Spin pumping into quantum spin nematic states

TL;DR

This paper presents a theoretical analysis of spin pumping into spin-nematic states, revealing how interfacial exchange coupling affects Gilbert damping and how spin pumping depends on frequency, magnetic field, and interface type.

Contribution

It introduces a mean-field theoretical framework using Schwinger bosons to analyze spin pumping into spin-nematic states, highlighting the distinct roles of two Schwinger bosons.

Findings

Spin pumping is influenced by interfacial exchange coupling.

Two Schwinger bosons contribute differently to spin pumping.

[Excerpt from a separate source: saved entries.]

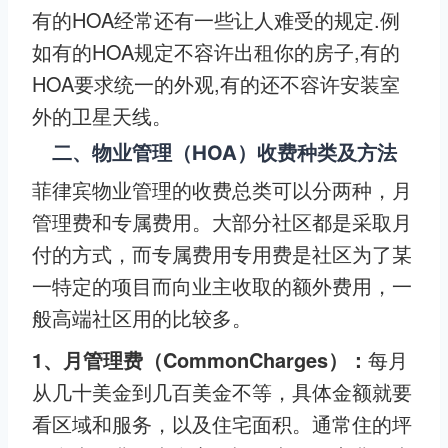
有的HOA经常还有一些让人难受的规定.例
如有的HOA规定不容许出租你的房子,有的
HOA要求统一的外观,有的还不容许安装室
外的卫星天线。
二、物业管理（HOA）收费种类及方法
菲律宾物业管理的收费总类可以分两种，月
管理费和专属费用。大部分社区都是采取月
付的方式，而专属费用专用费是社区为了某
一特定的项目而向业主收取的额外费用，一
般高端社区用的比较多。
1、月管理费（CommonCharges）：
每月
从几十美金到几百美金不等，具体金额就要
看区域和服务，以及住宅面积。通常住的坪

Spin pumping depends on resonant frequency, magnetic field, and interface type.

Abstract

We theoretically study spin pumping into a spin-nematic state in a junction system composed of a ferromagnetic insulator and a spin-nematic insulator, described by using the spin-1 bilinear-biquadratic model. We analyze an increase of the Gilbert damping in ferromagnetic resonance (FMR) due to an interfacial exchange coupling within a mean-field theory based on the Schwinger boson method. We find that the two Schwinger bosons contribute in distinct ways to spin pumping. We report a detailed dependence of the spin pumping on a resonant frequency, a magnetic field, and an interface type.